Senator Coburn ethanol remarks stir controversy

NCGA First Vice President Garry Niemeyer,
National Corn Growers Association

For years, there has been discontent with ethanol policy and it finally came to a head in the Senate this week with Sen. Tom Coburn of Oklahoma proposing to eliminate the Volumetric Ethanol Excise Tax Credit. Now this comes at a very interesting time in our society, when we are facing rapidly rising energy costs and a senator from an oil state making the proposal.

Who would invest in any new energy venture with this type of attitude in our Senate? We have not built a nuclear power plant in over 30 years, coal fired power plants are not acceptable, drilling for oil in the Gulf and elsewhere has been curtailed in many locations due to environmental laws. Given this scenario it critical that we make development of domestic energy a priority in all its forms. Alternative energy like ethanol is fundamental to avoiding an increased dependence on foreign oil. After observing several countries in Northern Africa to Saudi Arabia in social conflict, why would a U.S. senator want to make us more dependent than we currently are, at over 60 percent?

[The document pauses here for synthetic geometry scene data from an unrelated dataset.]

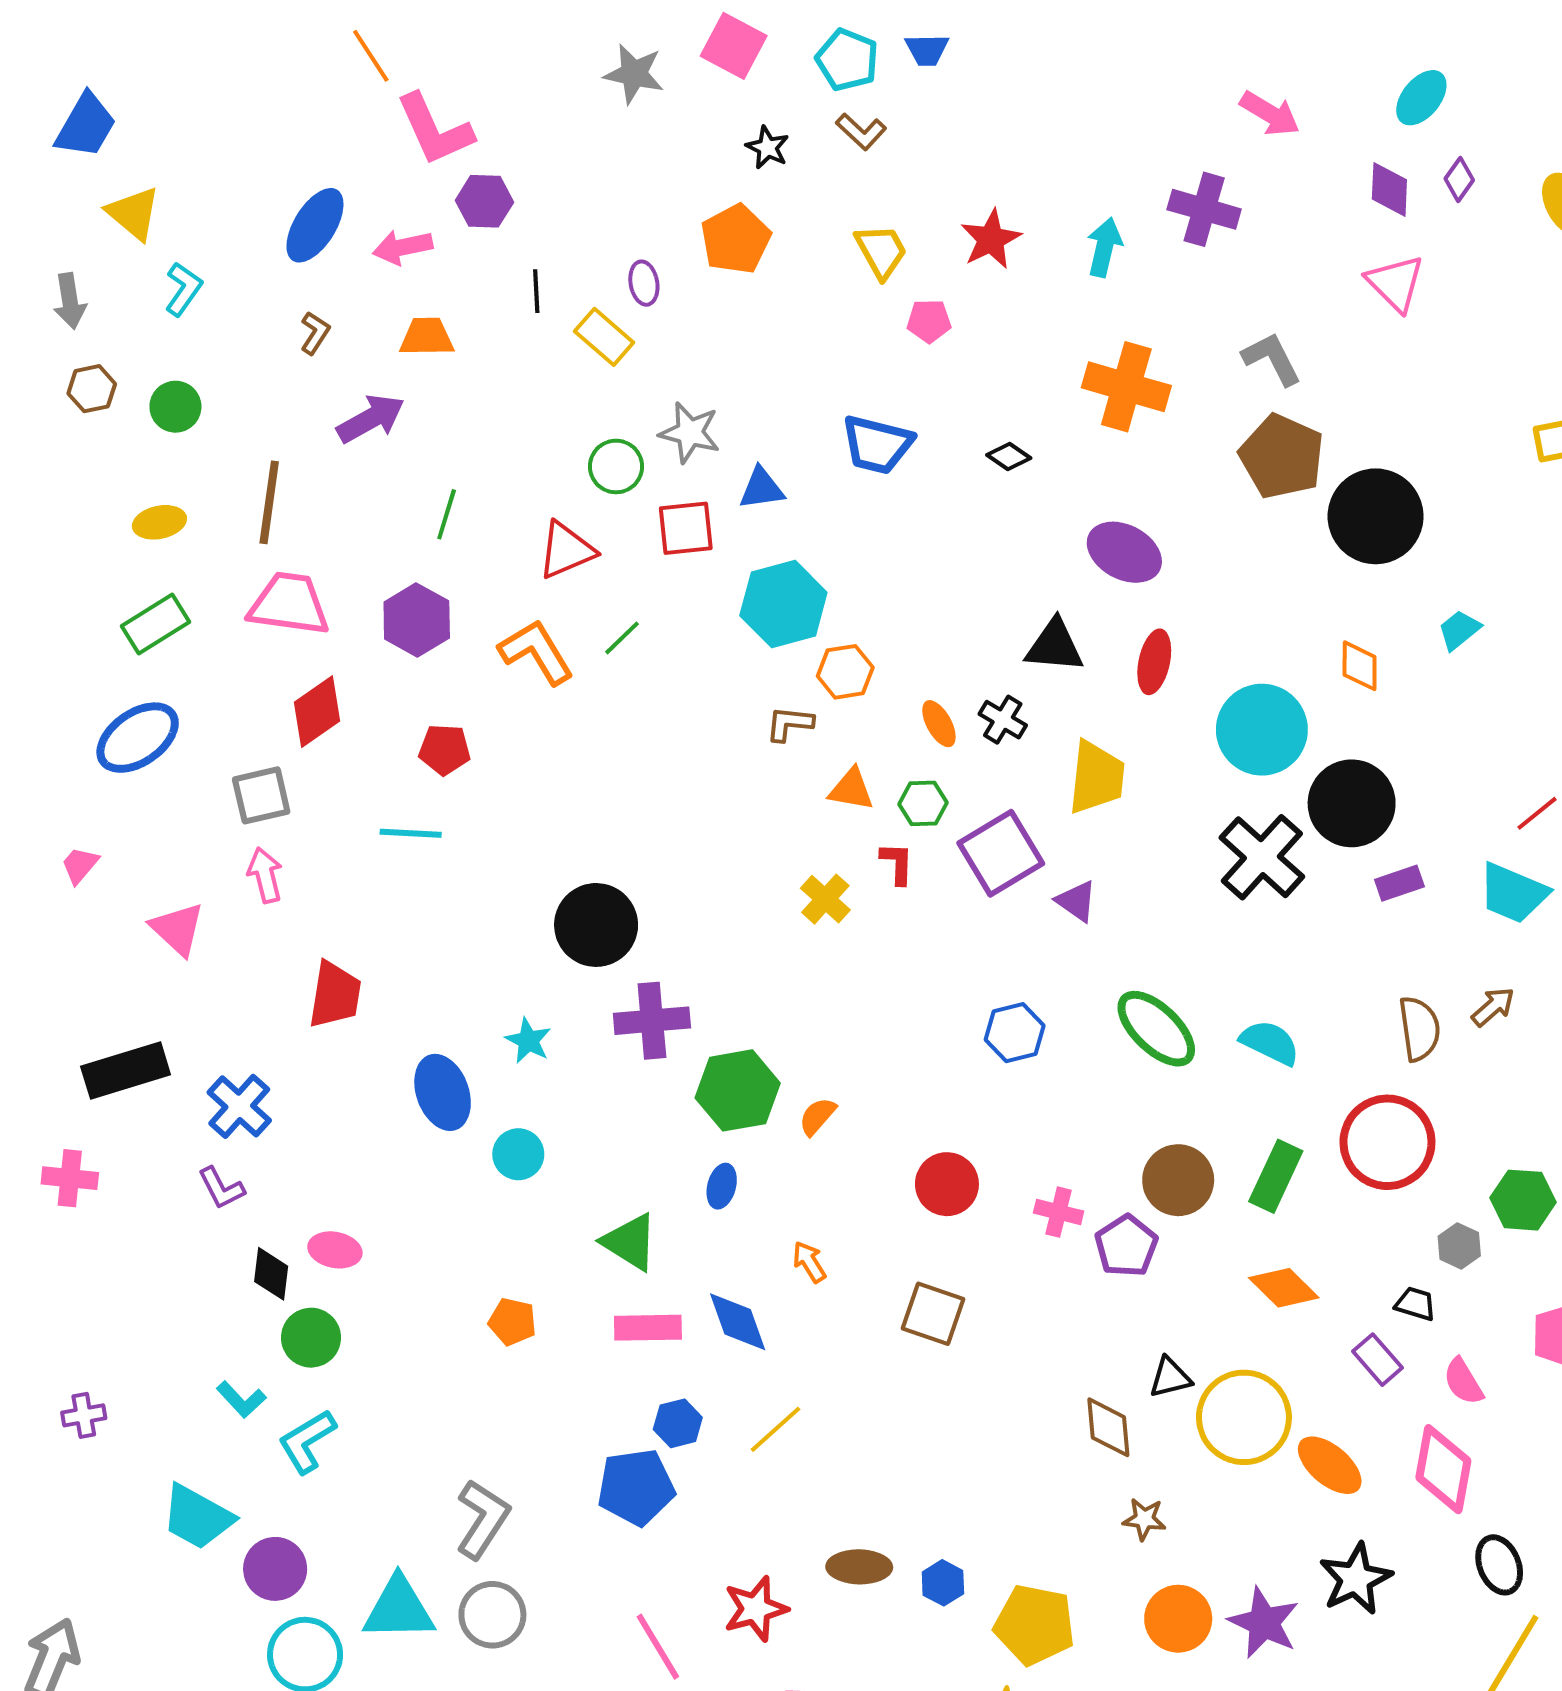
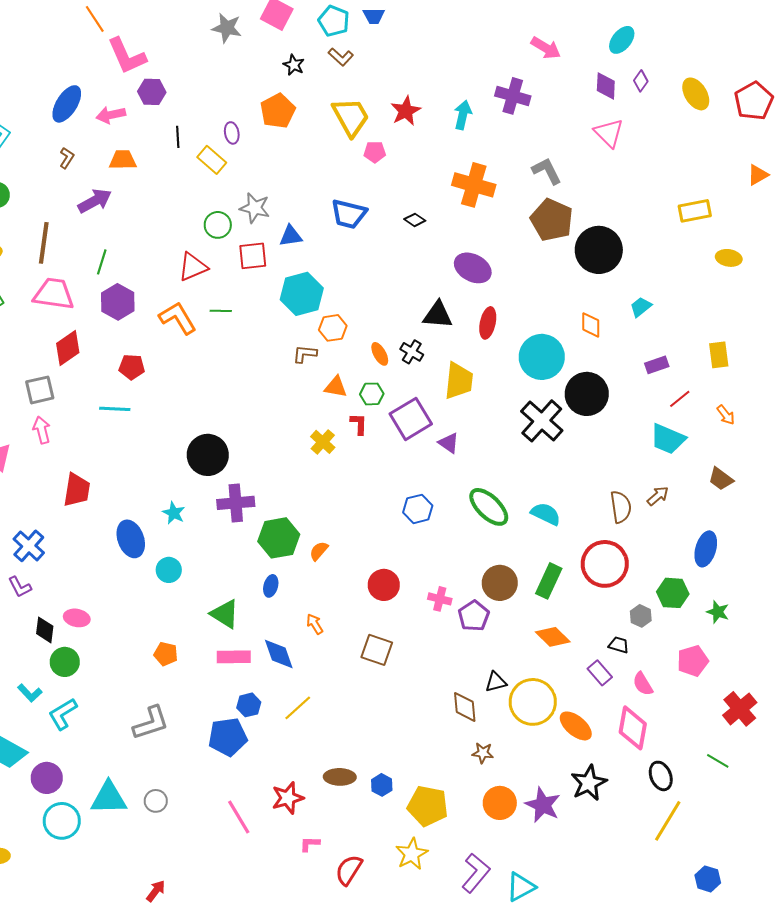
yellow trapezoid: (881, 251) -> (351, 117), size x1.4
green line: (447, 514) -> (102, 262), moved
green line: (622, 638) -> (221, 311), turned 45
purple rectangle: (1399, 883) -> (657, 365), moved
gray L-shape: (482, 1519) -> (151, 723), moved, turned 39
gray circle: (492, 1615) -> (156, 801), size x0.7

Sen. Coburn’s need to reduce the federal budget may be the excuse he is using to promote his ideas, but let’s look into that budget discussion for a second. Currently, we are spending $4 billion more than we take in on a daily basis. If the total $5.6 billion VEETC were eliminated, that would erase a little over one day’s worth of our budget deficit here in the United States.

Now, I am not sure, but cutting off your nose to spite your face seems a little overreaching and not appropriate. So, Senator, how are you going to resolve the other $1.595 trillion and bring the budget back in line? One could argue that Sen. Coburn, now in his second term in the Senate, is more responsible for our US economic problems than ethanol is.

Cooler heads need to prevail and understand that there are no perfect forms of energy and we do not live in a perfect world. We are going to have to work together to reduce the costs of all forms of energy to resolve our two problems, lack of domestic energy and elimination of all subsidies on all forms of energy on an even basis.

If Sen. Coburn is willing to be known as the senator who made us more dependent on foreign oil, he should rethink where he is taking this country.